I’m trying to evaluate whether running ,multiple alphas in parallel increases read and write throughput.
I found that with pydgraph, running multiple alphas substantially increases the number of queries that can be run in a given time period, but does not increase the number of mutations.
I tried to load an existing ref file using live loader with one versus three alphas, and repeated this many times to try to observe a difference.
Representative values are below:
One alpha: Time spent : 5.122098609s
Three alphas: Time spent : 5.408779932s
What am I missing? Is my ref file too small to result in a difference?
Add a load balancer just as Michel said and performance & latency improves substantially. I got some mind-boggling results no other graph DB came even remotely close to it.
DGraph works internally very differently from many other databases. Setting up a DB cluster in Oracle or Postgres for that matter takes some non-trivial configuration and you come to expect that.
In Dgraph, however, you just dispatch all incoming requests using a load-balancer and your all set. It really is that trivial.
The beauty of that setup becomes a true beast when you place a transparent http-cache such as varnish in front of the load-balancer. That setup gives you constant sub-millisecond response time no matter what you throw at it.
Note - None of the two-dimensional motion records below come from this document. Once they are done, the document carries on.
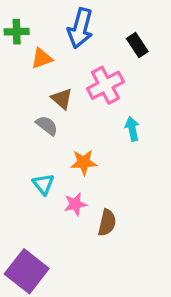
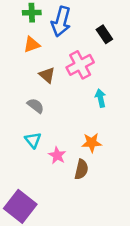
green cross: (17, 32) -> (32, 13), moved
gray semicircle: (47, 125) -> (36, 106), moved
orange star: (84, 162) -> (92, 143), moved
pink star: (75, 204) -> (57, 155), turned -30

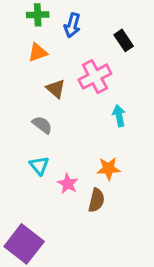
blue arrow: (61, 22) -> (72, 25), size x0.7

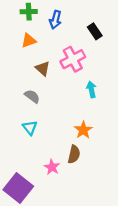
orange star: (108, 169) -> (83, 130), turned -30
pink star: (68, 184) -> (52, 167), moved

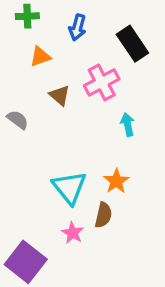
green cross: (29, 12) -> (27, 16), moved
black rectangle: (95, 31) -> (132, 44), size x1.5
gray semicircle: (32, 96) -> (18, 120), moved
cyan triangle: (30, 128) -> (69, 188), moved, size x1.6

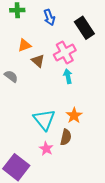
blue arrow: (77, 27) -> (49, 17), turned -35
orange triangle: (40, 57) -> (25, 45), moved
cyan arrow: (128, 124) -> (68, 76), moved

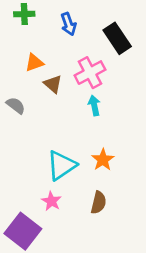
cyan triangle: (44, 120) -> (61, 165), turned 35
brown semicircle: (66, 137) -> (99, 203), moved
pink star: (46, 149) -> (51, 201), moved

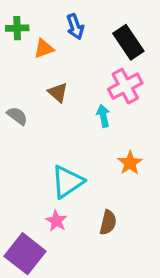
green cross: (24, 14) -> (17, 28), moved
orange triangle: (34, 63) -> (44, 49), moved
pink cross: (90, 73) -> (125, 86), moved
orange star: (103, 160) -> (130, 163), moved

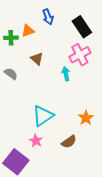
green cross: (17, 28) -> (11, 38), moved
orange star: (130, 163) -> (86, 118), moved
brown semicircle: (108, 222) -> (69, 142), turned 42

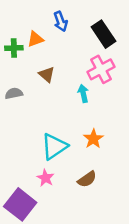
gray semicircle: (11, 74) -> (14, 93), turned -48
orange star: (86, 118) -> (93, 139), moved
Completely bonkers, you have to measure that.
The load balancing capability really needs strong emphasis in the cluster section of the docs because that functionality alone saves you substantial time, effort, and even some headeche.
I think it would be similar. But the second one you have more control, you can dictate what Alpha will receive what. Or you can do your own balancing way. What is important is to not shoot the same Alpha always. To not overload the server, leading to OOM.